社説:廃炉工程見直し 「前倒し」は根拠を欠く
毎日新聞 2013年06月12日 02時30分
政府と東京電力が、東電福島第1原発の廃炉工程表の改定案をまとめた。事故発生時に運転中だった1〜3号機の原子炉に残る溶融核燃料の取り出しについて、初めて号機ごとに工程を示した。1、2号機は開始時期を最大で1年半前倒しし、2020年度上半期を目指すという。
だが、多くの不確定要素が残り、「前倒し」の実現には疑問符を付けざるを得ない。政府は、廃炉を東電任せにせず、必要な技術の研究開発を主導すべきだ。国の予算措置についても新たな検討が求められよう。
溶融核燃料の取り出しは、廃炉の工程の中でも最難関の作業となる。11年12月に作られた従来の工程表では、号機を特定せず、10年以内の開始が目標とされた。

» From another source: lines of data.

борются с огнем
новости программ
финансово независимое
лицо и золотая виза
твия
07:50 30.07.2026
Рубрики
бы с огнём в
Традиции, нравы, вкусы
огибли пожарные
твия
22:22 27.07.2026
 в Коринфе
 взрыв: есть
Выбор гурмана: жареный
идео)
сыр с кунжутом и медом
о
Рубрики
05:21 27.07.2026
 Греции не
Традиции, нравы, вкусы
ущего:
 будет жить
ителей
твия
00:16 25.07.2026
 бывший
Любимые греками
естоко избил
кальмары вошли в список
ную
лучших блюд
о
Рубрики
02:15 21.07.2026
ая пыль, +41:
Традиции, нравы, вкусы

改定案は、「前倒し」などの検討を求める茂木敏充経済産業相の指示でまとめられた。号機ごとに原子炉建屋の耐震性や放射能の汚染状況などを考慮し、工程が見直された。各号機の現状に応じた工程がまとめられたこと自体は、廃炉作業を前進させるものとして評価したい。
だが、建屋の耐震性などに問題があれば、1、2号機の溶融核燃料取り出し開始はそれぞれ、22年度下半期と24年度上半期に遅れるという。がれきが使用済み核燃料プールに落下した3号機は、建屋内の放射線量が高いこともあり、工程の前倒しができなかった。

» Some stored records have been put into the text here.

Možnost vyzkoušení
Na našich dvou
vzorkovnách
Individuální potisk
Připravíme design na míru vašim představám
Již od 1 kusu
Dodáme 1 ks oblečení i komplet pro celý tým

そもそも、原子炉内部の状況が分かっておらず、溶融核燃料の正確な位置や形状も不明だ。遠隔操作ロボットの開発なども急がなければならない。溶融核燃料取り出し時は、放射線を遮蔽(しゃへい)するため原子炉格納容器を水で満たすが、容器そのものが破損しており、損傷箇所の特定と修理が事前に必要となる。
現時点で、こうした課題を解決するめどは立っていない。当初、30〜40年後とされた廃炉完了時期は、改定案でも据え置かれたままだ。
福島第1原発の建屋内に流入する地下水によって放射性汚染水が増え続けている問題は、廃炉に立ちはだかる喫緊の課題だ。改定案では、建屋周りの地中の土を凍らせて壁を作り、流入を防ぐ「凍土遮水壁(地下ダム)」を15年度前半をめどに運用開始することも盛り込まれた。
遮水性は高いが、長期間の運用実績がなく、コストも高額だ。運用の失敗に備え、汚染水をためるタンクの増設など多角的な対策を怠らないでほしい。
安倍晋三首相は「(日本は)世界一安全な原発の技術を提供できる」として、原発輸出に積極的だが、福島第1原発の廃炉に向けて世界の英知を結集することこそ、優先すべきだろう。